Understanding the interplay between the real and the imaginary parts is key to grasping the nature of complex numbers.

Polar form is a way to express complex numbers using a radius and an angle, instead of a real and an imaginary component. It is particularly useful for complex multiplication and powers, as illustrated in De Moivre's Theorem.
In polar form, a complex number is shown as \( z = r \text{cis} \theta \), where \( r \) is the modulus or absolute value of the complex number, and \( \theta \) is the argument or angle of the complex number with the positive x-axis on the complex plane.
To convert a complex number \( a + bi \) to polar form:

• Calculate the modulus \( r = \sqrt{a^2 + b^2} \).
• Find the argument \( \theta = \tan^{-1}\left(\frac{b}{a}\right) \), taking into consideration the quadrant where the complex number is located.

In our example, \( \sqrt{3} - i \) is transformed to polar form as \( 2 \text{cis} \left(-\frac{\pi}{6}\right) \). This switch to polar representation simplifies operations like powering and multiplication.

Complex conjugates are pairs of complex numbers that have the same real part but opposite imaginary parts. Given a complex number \( a + bi \), its conjugate is \( a - bi \).
Using complex conjugates is valuable for simplifying the division of complex numbers and finding their roots. The product of a complex number and its conjugate gives a real number.

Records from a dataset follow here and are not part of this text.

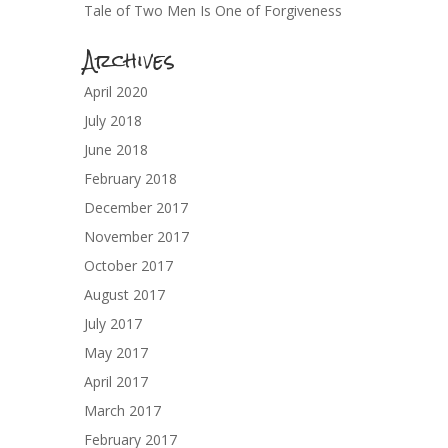
Tale of Two Men Is One of Forgiveness
Archives
April 2020
July 2018
June 2018
February 2018
December 2017
November 2017
October 2017
August 2017
July 2017
May 2017
April 2017
March 2017
February 2017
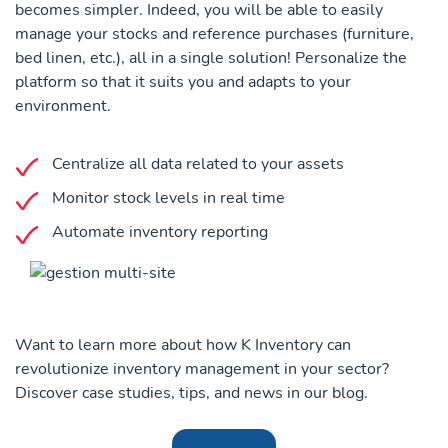
becomes simpler. Indeed, you will be able to easily
manage your stocks and reference purchases (furniture,
bed linen, etc.), all in a single solution! Personalize the
platform so that it suits you and adapts to your
environment.
Centralize all data related to your assets
Monitor stock levels in real time
Automate inventory reporting
Want to learn more about how K Inventory can
revolutionize inventory management in your sector?
Discover case studies, tips, and news in our blog.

• If \( z = a + bi \), then \( \overline{z} = a - bi \).
• The magnitude of a complex number, \( |z| \), remains unchanged by conjugation.
• Product: \( z \cdot \overline{z} = a^2 + b^2 \), always a non-negative real number.

In calculations involving De Moivre’s Theorem, understanding the role of conjugates can help reduce errors and simplify expressions. However, in this specific exercise, the main focus is on powering a complex number, so conjugates are used primarily in refining calculations where necessary.